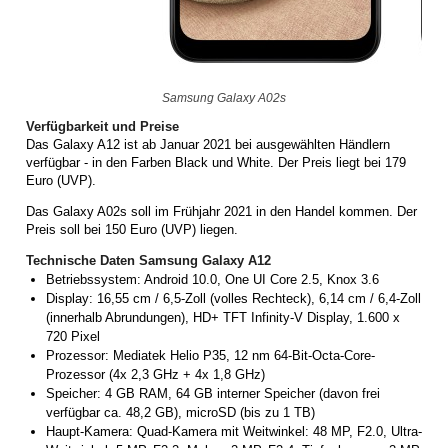
Samsung Galaxy A02s
Verfügbarkeit und Preise
Das Galaxy A12 ist ab Januar 2021 bei ausgewählten Händlern
verfügbar - in den Farben Black und White. Der Preis liegt bei 179
Euro (UVP).
Das Galaxy A02s soll im Frühjahr 2021 in den Handel kommen. Der
Preis soll bei 150 Euro (UVP) liegen.
Technische Daten Samsung Galaxy A12
Betriebssystem: Android 10.0, One UI Core 2.5, Knox 3.6
Display: 16,55 cm / 6,5-Zoll (volles Rechteck), 6,14 cm / 6,4-Zoll
(innerhalb Abrundungen), HD+ TFT Infinity-V Display, 1.600 x
720 Pixel
Prozessor: Mediatek Helio P35, 12 nm 64-Bit-Octa-Core-
Prozessor (4x 2,3 GHz + 4x 1,8 GHz)
Speicher: 4 GB RAM, 64 GB interner Speicher (davon frei
verfügbar ca. 48,2 GB), microSD (bis zu 1 TB)
Haupt-Kamera: Quad-Kamera mit Weitwinkel: 48 MP, F2.0, Ultra-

##############################

(PROBLEM DETAILS): Aside from its pictures, the listing must be given again in full, exactly as it appears.

(SOLVED PROBLEM):
Samsung Galaxy A02s
Verfügbarkeit und Preise
Das Galaxy A12 ist ab Januar 2021 bei ausgewählten Händlern
verfügbar - in den Farben Black und White. Der Preis liegt bei 179
Euro (UVP).
Das Galaxy A02s soll im Frühjahr 2021 in den Handel kommen. Der
Preis soll bei 150 Euro (UVP) liegen.
Technische Daten Samsung Galaxy A12
Betriebssystem: Android 10.0, One UI Core 2.5, Knox 3.6
Display: 16,55 cm / 6,5-Zoll (volles Rechteck), 6,14 cm / 6,4-Zoll
(innerhalb Abrundungen), HD+ TFT Infinity-V Display, 1.600 x
720 Pixel
Prozessor: Mediatek Helio P35, 12 nm 64-Bit-Octa-Core-
Prozessor (4x 2,3 GHz + 4x 1,8 GHz)
Speicher: 4 GB RAM, 64 GB interner Speicher (davon frei
verfügbar ca. 48,2 GB), microSD (bis zu 1 TB)
Haupt-Kamera: Quad-Kamera mit Weitwinkel: 48 MP, F2.0, Ultra-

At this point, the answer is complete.